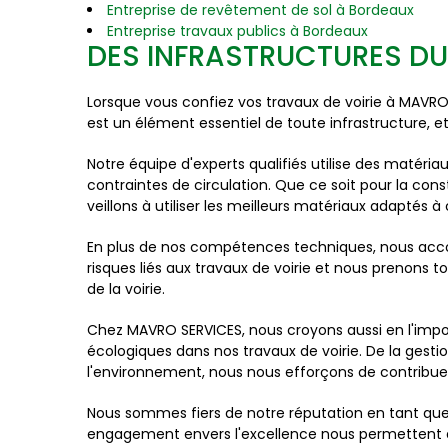
Entreprise de revêtement de sol à Bordeaux
Entreprise travaux publics à Bordeaux
DES INFRASTRUCTURES DUR
Lorsque vous confiez vos travaux de voirie à MAVRO
est un élément essentiel de toute infrastructure, e
Notre équipe d'experts qualifiés utilise des matéri
contraintes de circulation. Que ce soit pour la con
veillons à utiliser les meilleurs matériaux adaptés à
En plus de nos compétences techniques, nous acc
risques liés aux travaux de voirie et nous prenons t
de la voirie.
Chez MAVRO SERVICES, nous croyons aussi en l'impo
écologiques dans nos travaux de voirie. De la gest
l'environnement, nous nous efforçons de contribuer
Nous sommes fiers de notre réputation en tant que 
engagement envers l'excellence nous permettent d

◇ ◇ ◇ ◇ ◇ ◇ ◇

-- WORK TASK --
Output, exactly, all the records above; include no pictures.

-- WRITTEN RESPONSE --
Entreprise de revêtement de sol à Bordeaux
Entreprise travaux publics à Bordeaux
DES INFRASTRUCTURES DUR
Lorsque vous confiez vos travaux de voirie à MAVRO
est un élément essentiel de toute infrastructure, e
Notre équipe d'experts qualifiés utilise des matéri
contraintes de circulation. Que ce soit pour la con
veillons à utiliser les meilleurs matériaux adaptés à
En plus de nos compétences techniques, nous acc
risques liés aux travaux de voirie et nous prenons t
de la voirie.
Chez MAVRO SERVICES, nous croyons aussi en l'impo
écologiques dans nos travaux de voirie. De la gest
l'environnement, nous nous efforçons de contribuer
Nous sommes fiers de notre réputation en tant que 
engagement envers l'excellence nous permettent d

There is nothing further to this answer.